ILCU survey shows marked increase in numbers struggling with Back to School costs
- 78% of parents finding Back to School spend a financial burden, a substantial 11% increase on last year
- One third forced to deny their children certain school items because they cannot afford them
- Parents now spending €1,399 per secondary school children – up €20 on last year
- At primary school level, parents have reduced spending with costs down €50 to €949 per child.
- Numbers getting into debt to cover Back to School costs remains steady at 36%, however average debt has fallen by €83.
More than three quarters of parents (78%) say the cost of Back to School is a financial burden. This is a significant increase on 67% in 2018. Parents getting children ready for secondary school are spending €1,399 per child. This is up €20 on the €1,379 being spent last year. Parents of primary school children are however spending less; €949 this year compared to €999 last year (€50 decrease).
Understandably, more parents of secondary school children are finding costs a struggle. Eight in ten (83%) say the back to school spend is a financial burden compared with 77% of parents at primary level.
The findings were revealed in a national survey of 882 parents of school children by the Irish League of Credit Unions (ILCU). The survey was carried out by independent market research company, iReach Insights in June 2019.
While the numbers in debt over back to school costs remains steady at over a third (36%), parents appear to be more prudent with the debt they are running up. The average debt this year is €322 compared with €405 in 2018, a reduction of €83.
Looking at this in more detail, parents of primary school children say their average back to school related debt is €274, down from €367 in 2018. At second level, parents say their average debt is €357, down from €443 last year.
Of those parents in debt, almost a quarter (24%) say they have turned to a moneylender. While this figure is worrying, it is a 3% drop since last year. The average amount borrowed from moneylenders has also fallen slightly from €450 last year, to €439 this year.
Costs continue to be parents’ main concern at back to school time. Half of parents say it’s their biggest worry, up 4% on last year. One third (33%) say they will be forced to deny their children certain school items because they can’t afford them. This is up from 31% last year.
68% will cut out extracurricular activities, 30% won’t spend on school trips. 29% say new gym gear will get the cut while, for 22%, new shoes will be off the school list. This last item however is down considerably from the 42% in 2018.
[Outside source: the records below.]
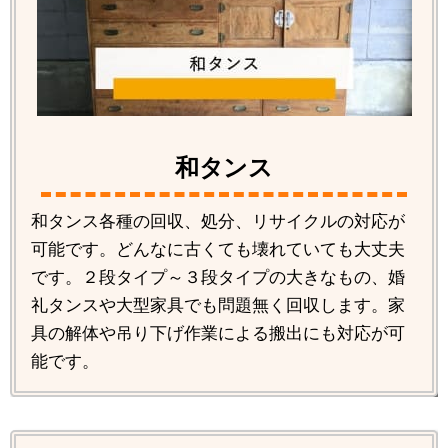
和タンス
和タンス各種の回収、処分、リサイクルの対応が
可能です。どんなに古くても壊れていても大丈夫
です。２段タイプ～３段タイプの大きなもの、婚
礼タンスや大型家具でも問題無く回収します。家
具の解体や吊り下げ作業による搬出にも対応が可
能です。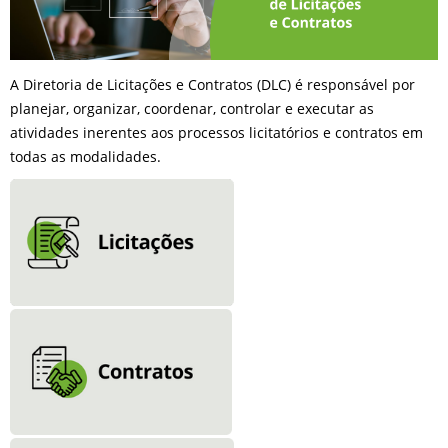
A Diretoria de Licitações e Contratos (DLC) é responsável por
planejar, organizar, coordenar, controlar e executar as
atividades inerentes aos processos licitatórios e contratos em
todas as modalidades.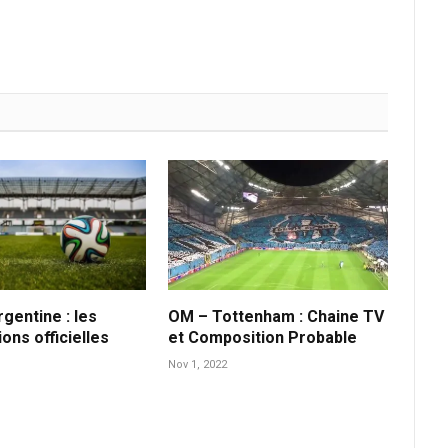
gentine : les
OM – Tottenham : Chaine TV
ons officielles
et Composition Probable
Nov 1, 2022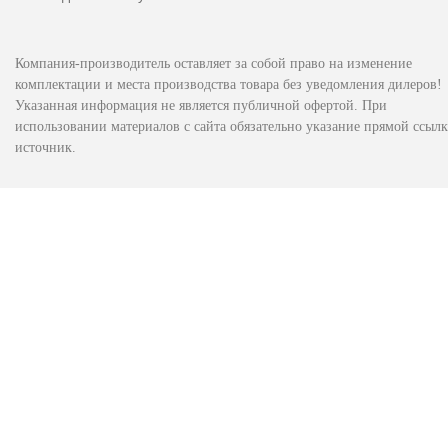
Компания-производитель оставляет за собой право на изменение
комплектации и места производства товара без уведомления дилеров!
Указанная информация не является публичной офертой. При
использовании материалов с сайта обязательно указание прямой ссылк
источник.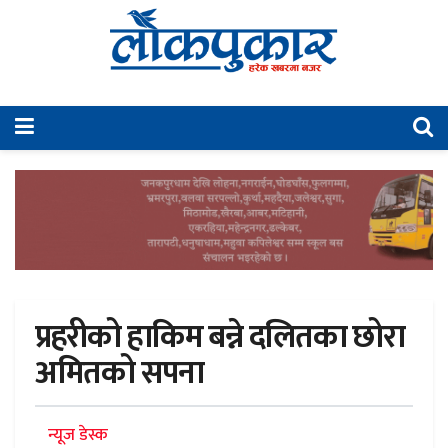
प्रहरीको हाकिम बन्ने दलितका छोरा
अमितको सपना
न्यूज डेस्क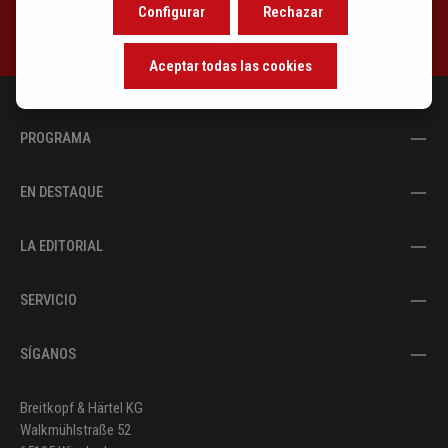
Configurar
Rechazar
Aceptar todas las cookies
PROGRAMA
EN DESTAQUE
LA EDITORIAL
SERVICIO
SÍGANOS
Breitkopf & Härtel KG
Walkmühlstraße 52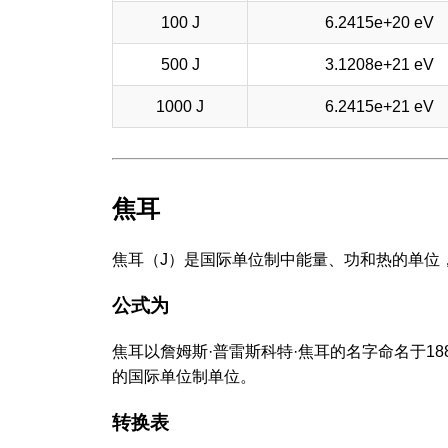
100 J
6.2415e+20 eV
500 J
3.1208e+21 eV
1000 J
6.2415e+21 eV
焦耳
焦耳（J）是国际单位制中能量、功和热的单位
公式为
焦耳以詹姆斯·普雷斯科特·焦耳的名字命名于1
的国际单位制单位。
转换表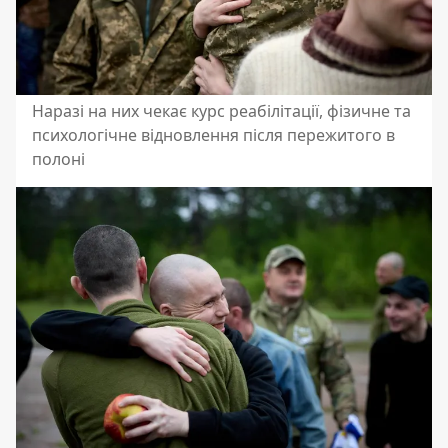
Наразі на них чекає курс реабілітації, фізичне та
психологічне відновлення після пережитого в
полоні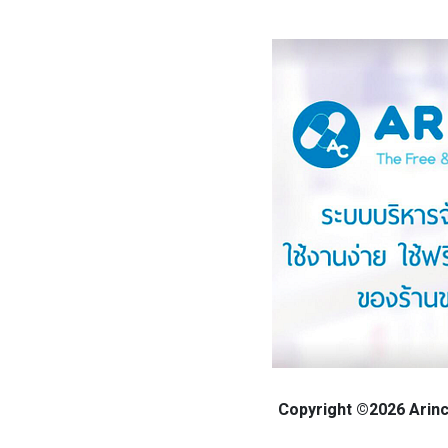
Copyright ©2026 Arinca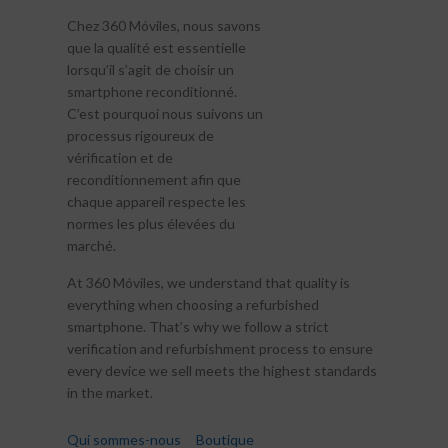
Chez 360 Móviles, nous savons
que la qualité est essentielle
lorsqu’il s’agit de choisir un
smartphone reconditionné.
C’est pourquoi nous suivons un
processus rigoureux de
vérification et de
reconditionnement afin que
chaque appareil respecte les
normes les plus élevées du
marché.
At 360 Móviles, we understand that quality is
everything when choosing a refurbished
smartphone. That’s why we follow a strict
verification and refurbishment process to ensure
every device we sell meets the highest standards
in the market.
Qui sommes-nous
Boutique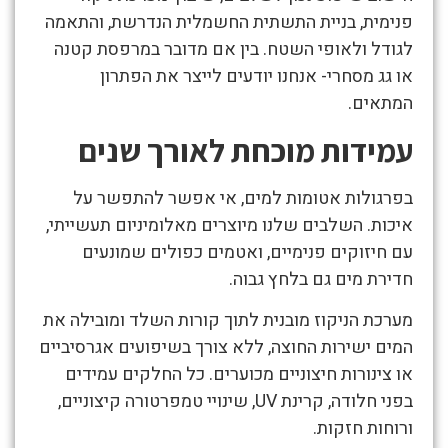
פנימית, בניית התשתית החשמלית הנדרשת, והתאמה
לגודל ולאופי השטח. בין אם מדובר במרפסת קטנה
או גג מסחרי- אנחנו יודעים לייצר את הפתרון
המתאים.
עמידות מוכחת לאורך שנים
בפרגולות אטומות למים, אי אפשר להתפשר על
איכות. השלבים שלנו מיוצרים מאלומיניום תעשייתי,
עם חיזוקים פנימיים, ואטמים כפולים שמונעים
חדירת מים גם בלחץ גבוה.
מערכת הניקוז מובנית לתוך קורות השלד ומובילה את
המים ישירות החוצה, ללא צורך בשיפועים אגרסיביים
או צינורות חיצוניים מכוערים. כל החלקים עמידים
בפני חלודה, קרינת UV, שינויי טמפרטורה קיצוניים,
ורוחות חזקות.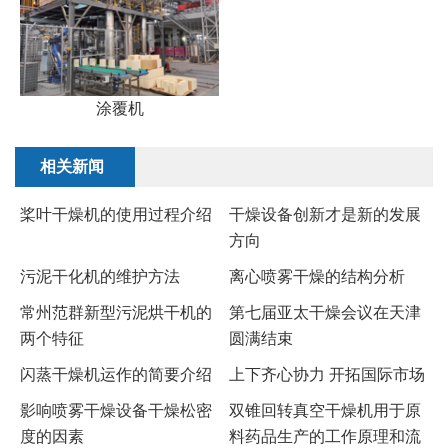
涂覆机
相关新闻
桨叶干燥机的使用过程介绍
干燥设备创新才是新的发展
方向
污泥干化机的维护方法
离心喷雾干燥的结构分析
常州范群新型污泥烘干机的
第七届亚太干燥会议在天津
两个特征
圆满结束
闪蒸干燥机运作的简要介绍
上下齐心协力 开拓国际市场
影响喷雾干燥设备干燥松密
双锥回转真空干燥机用于原
度的因素
料药品生产的工作原理和流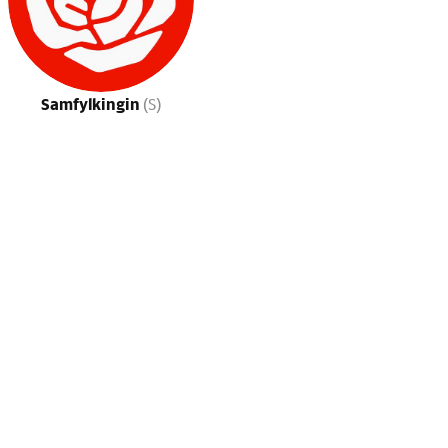
Samfylkingin
(S)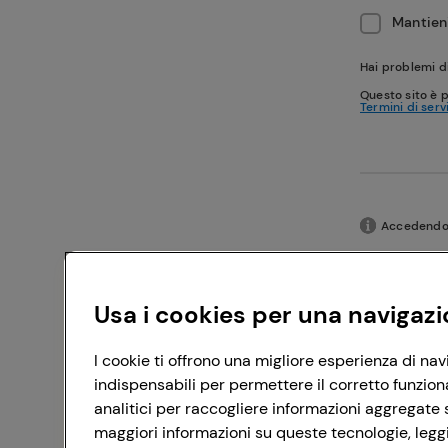
Mantieni
Hai problemi d
Questo sito è 
Termini di serv
Accedendo c
Usa i cookies per una navigazi
I cookie ti offrono una migliore esperienza di nav
indispensabili per permettere il corretto funzion
analitici per raccogliere informazioni aggregate s
maggiori informazioni su queste tecnologie, leggi 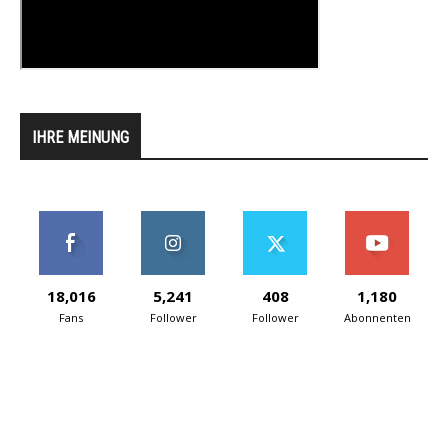
IHRE MEINUNG
18,016
5,241
408
1,180
Fans
Follower
Follower
Abonnenten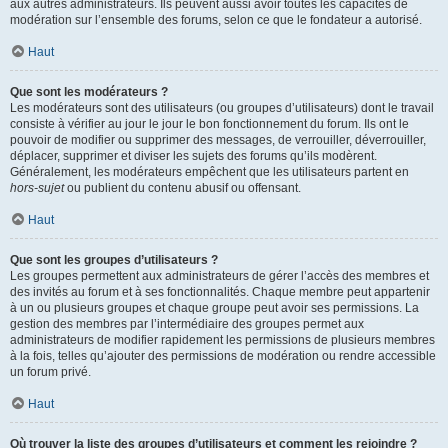
aux autres administrateurs. Ils peuvent aussi avoir toutes les capacités de
modération sur l’ensemble des forums, selon ce que le fondateur a autorisé.
Haut
Que sont les modérateurs ?
Les modérateurs sont des utilisateurs (ou groupes d’utilisateurs) dont le travail
consiste à vérifier au jour le jour le bon fonctionnement du forum. Ils ont le
pouvoir de modifier ou supprimer des messages, de verrouiller, déverrouiller,
déplacer, supprimer et diviser les sujets des forums qu’ils modèrent.
Généralement, les modérateurs empêchent que les utilisateurs partent en
hors-sujet
ou publient du contenu abusif ou offensant.
Haut
Que sont les groupes d’utilisateurs ?
Les groupes permettent aux administrateurs de gérer l’accès des membres et
des invités au forum et à ses fonctionnalités. Chaque membre peut appartenir
à un ou plusieurs groupes et chaque groupe peut avoir ses permissions. La
gestion des membres par l’intermédiaire des groupes permet aux
administrateurs de modifier rapidement les permissions de plusieurs membres
à la fois, telles qu’ajouter des permissions de modération ou rendre accessible
un forum privé.
Haut
Où trouver la liste des groupes d’utilisateurs et comment les rejoindre ?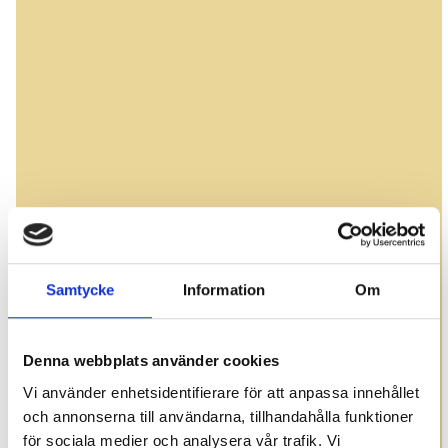
Samtycke
Information
Om
Denna webbplats använder cookies
Vi använder enhetsidentifierare för att anpassa innehållet
och annonserna till användarna, tillhandahålla funktioner
för sociala medier och analysera vår trafik. Vi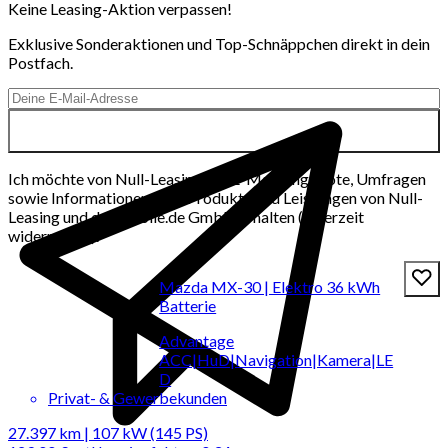
Keine Leasing-Aktion verpassen!
Exklusive Sonderaktionen und Top-Schnäppchen direkt in dein
Postfach.
Ich möchte von Null-Leasing per E-Mail Angebote, Umfragen
sowie Informationen über Produkte und Leistungen von Null-
Leasing und der mobile.de GmbH erhalten (jederzeit
widerrufbar).
Mazda MX-30 | Elektro 36 kWh
Batterie
Advantage
ACC|HuD|Navigation|Kamera|LE
D
Privat- & Gewerbekunden
27.397 km | 107 kW (145 PS)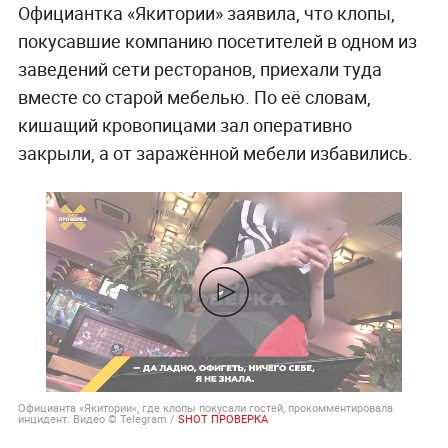
Официантка «Якитории» заявила, что клопы,
покусавшие компанию посетителей в одном из
заведений сети ресторанов, приехали туда
вместе со старой мебелью. По её словам,
кишащий кровопицами зал оперативно
закрыли, а от заражённой мебели избавились.
Официанта «Якитории«, где клопы покусали гостей, прокомментировала
инцидент. Видео © Telegram /
SHOT ПРОВЕРКА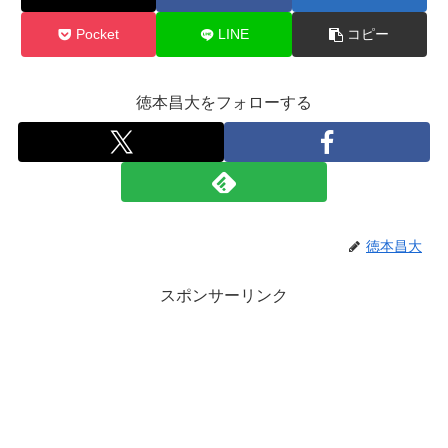
Pocket
LINE
コピー
徳本昌大をフォローする
徳本昌大
スポンサーリンク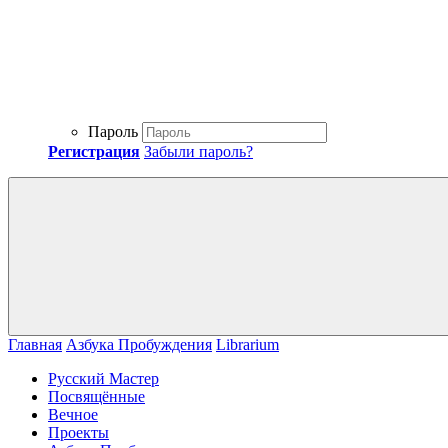
Пароль
Регистрация
Забыли пароль?
Главная
Азбука Пробуждения
Librarium
Русский Мастер
Посвящённые
Вечное
Проекты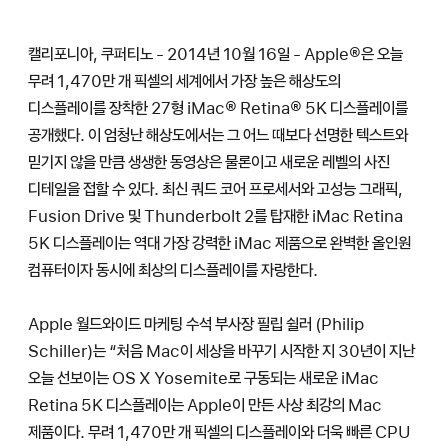
캘리포니아, 쿠퍼티노 - 2014년 10월 16일 - Apple®은 오늘
무려 1,470만 개 픽셀의 세계에서 가장 높은 해상도의
디스플레이를 장착한 27형 iMac® Retina® 5K 디스플레이를
공개했다. 이 엄청난 해상도에서는 그 어느 때보다 선명한 텍스트와
믿기지 않을 만큼 생생한 동영상은 물론이고 새로운 레벨의 사진
디테일을 접할 수 있다. 최신 쿼드 코어 프로세서와 고성능 그래픽,
Fusion Drive 및 Thunderbolt 2를 탑재한 iMac Retina
5K 디스플레이는 역대 가장 강력한 iMac 제품으로 완벽한 올인원
컴퓨터이자 동시에 최상의 디스플레이를 자랑한다.
Apple 월드와이드 마케팅 수석 부사장 필립 쉴러 (Philip
Schiller)는 “처음 Mac이 세상을 바꾸기 시작한 지 30년이 지난
오늘 선보이는 OS X Yosemite로 구동되는 새로운 iMac
Retina 5K 디스플레이는 Apple이 만든 사상 최강의 Mac
제품이다. 무려 1,470만 개 픽셀의 디스플레이와 더욱 빠른 CPU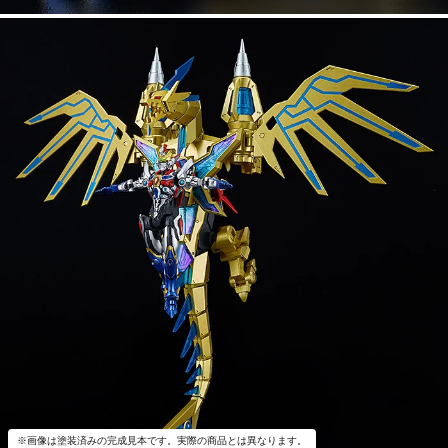
※画像は塗装済みの完成見本です。実際の商品とは異なります。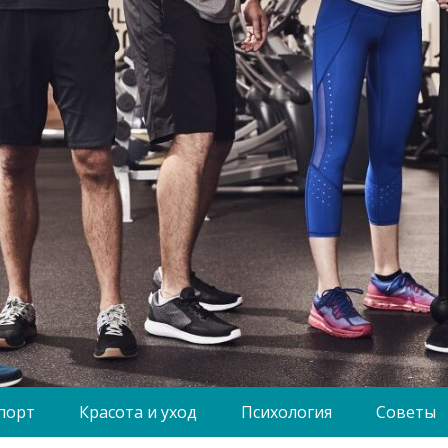
порт
Красота и уход
Психология
Советы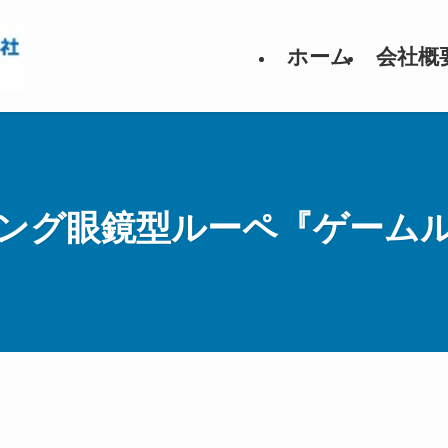
ホーム
会社概
ング眼鏡型ルーペ『ゲーム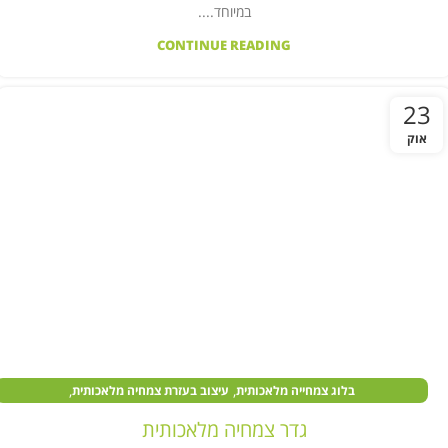
במיוחד....
CONTINUE READING
23
אוק
,
,
בלוג צמחייה מלאכותית
עיצוב בעזרת צמחיה מלאכותית
,
,
צמחים מלאכותיים במוסדות ציבור
צמחים מלאכותיים בעסקים
גדר צמחיה מלאכותית
,
,
צמחים מלאכותיים לבית
צמחים מלאכותיים לחצר
קיר צמחייה מלאכותית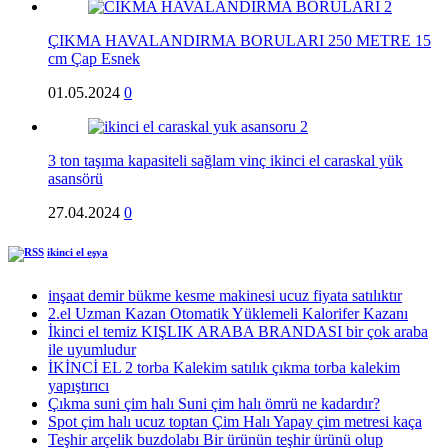
ÇIKMA HAVALANDIRMA BORULARI 250 METRE 15
cm Çap Esnek
01.05.2024
0
3 ton taşıma kapasiteli sağlam vinç ikinci el caraskal yük
asansörü
27.04.2024
0
ikinci el eşya
inşaat demir bükme kesme makinesi ucuz fiyata satılıktır
2.el Uzman Kazan Otomatik Yüklemeli Kalorifer Kazanı
İkinci el temiz KIŞLIK ARABA BRANDASI bir çok araba
ile uyumludur
İKİNCİ EL 2 torba Kalekim satılık çıkma torba kalekim
yapıştırıcı
Çıkma suni çim halı Suni çim halı ömrü ne kadardır?
Spot çim halı ucuz toptan Çim Halı Yapay çim metresi kaça
Teşhir arçelik buzdolabı Bir ürünün teşhir ürünü olup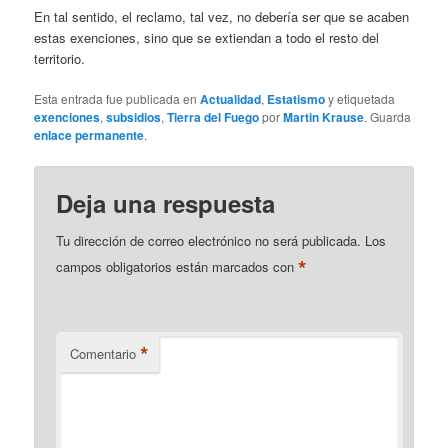
En tal sentido, el reclamo, tal vez, no debería ser que se acaben
estas exenciones, sino que se extiendan a todo el resto del
territorio.
Esta entrada fue publicada en
Actualidad
,
Estatismo
y etiquetada
exenciones
,
subsidios
,
Tierra del Fuego
por
Martin Krause
. Guarda
enlace permanente
.
Deja una respuesta
Tu dirección de correo electrónico no será publicada.
Los
*
campos obligatorios están marcados con
*
Comentario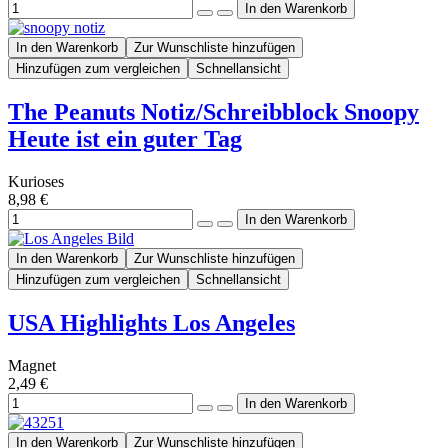
In den Warenkorb
Zur Wunschliste hinzufügen
Hinzufügen zum vergleichen
Schnellansicht
The Peanuts Notiz/Schreibblock Snoopy
Heute ist ein guter Tag
Kurioses
8,98 €
In den Warenkorb
Zur Wunschliste hinzufügen
Hinzufügen zum vergleichen
Schnellansicht
USA Highlights Los Angeles
Magnet
2,49 €
In den Warenkorb
Zur Wunschliste hinzufügen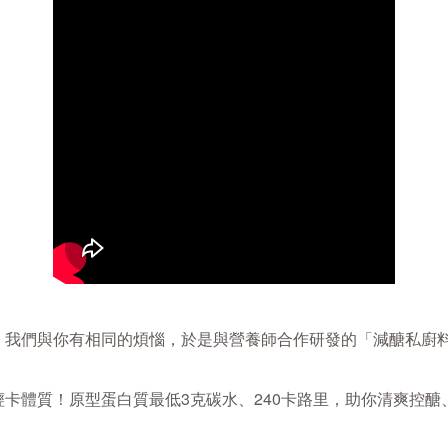
，我們與你有相同的煩惱，於是與營養師合作研發的「減醣私廚
卡體質！原型蛋白質最低3克碳水、240卡路里，助你清爽控醣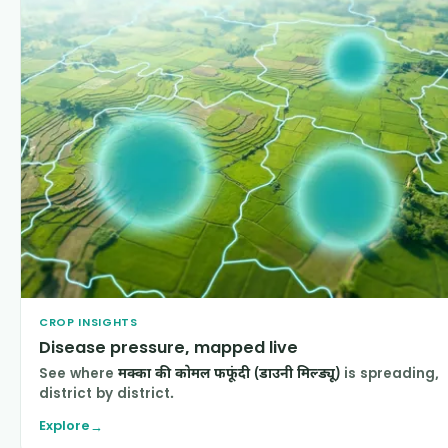
CROP INSIGHTS
Disease pressure, mapped live
See where
मक्का की कोमल फफूंदी (डाउनी मिल्ड्यू)
is spreading,
district by district.
Explore
→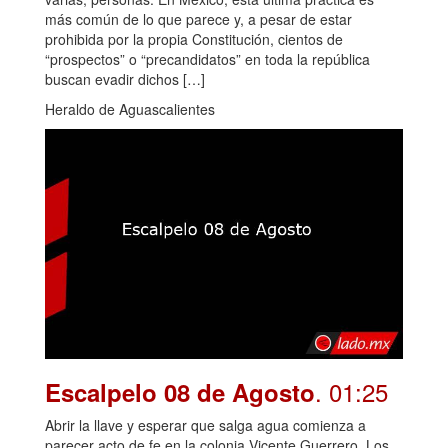
más común de lo que parece y, a pesar de estar
prohibida por la propia Constitución, cientos de
“prospectos” o “precandidatos” en toda la república
buscan evadir dichos […]
Heraldo de Aguascalientes
. 01:25
Escalpelo 08 de Agosto
Abrir la llave y esperar que salga agua comienza a
parecer acto de fe en la colonia Vicente Guerrero. Los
Welcoming the recent publication of the Joint Committee on Education and Skills report on their examination of school costs, Paul Bailey, ILCU Head of Communications said, “We are calling on the Government to take more affirmative action to tackle the rising costs of sending children back to school. The recommendations outlined in the Joint Committee on Education and Skill’s report, if taken on board, will go a long way to easing this annual burden on parents.”
The most expensive item at second level was again books, coming in at €220 compared with €200 last year. Uniforms/clothing was next on the list at €200, up from €179 last year. School trips are set to cost parents €190 this year, compared with €159 last year.
At primary school level, parents appear to be cutting back on school lunches, with the spend falling from €142 last year to €102 this year. After-school care has also seen a drop from €140 to €117. Extra-curricular activities continue to be the biggest spend at €159. Up from €153 in 2018.
Uniforms/clothing is coming in as the second most expensive item at €133, up from €128 last year. This is followed by books at €123 – up just €1 on last year.
In general, parents say the biggest sacrifice they make in order to cover back to school costs is family holidays. 43% said they would reduce spending on a holiday, compared with 34% last year. 31% said they would cut spending on summer activities for the kids, similar to 30% last year. 8% said they would cut spending on food for the family, down from 15% last year.
Commenting on these findings, Paul Bailey said; “We are very encouraged to see that overall, the numbers approaching moneylenders has fallen by 1% since last year (3% down from 4%). The research also showed that those using credit cards to cover the Back to School spend has decreased by 5% (falling from 18% to 13%). We see this as a very positive response to the credit union message that they are an affordable, convenient and ethical alternative to credit cards and moneylenders. We would encourage all parents in need of financial assistance to contact their local credit union and forego moneylenders and credit cards completely.”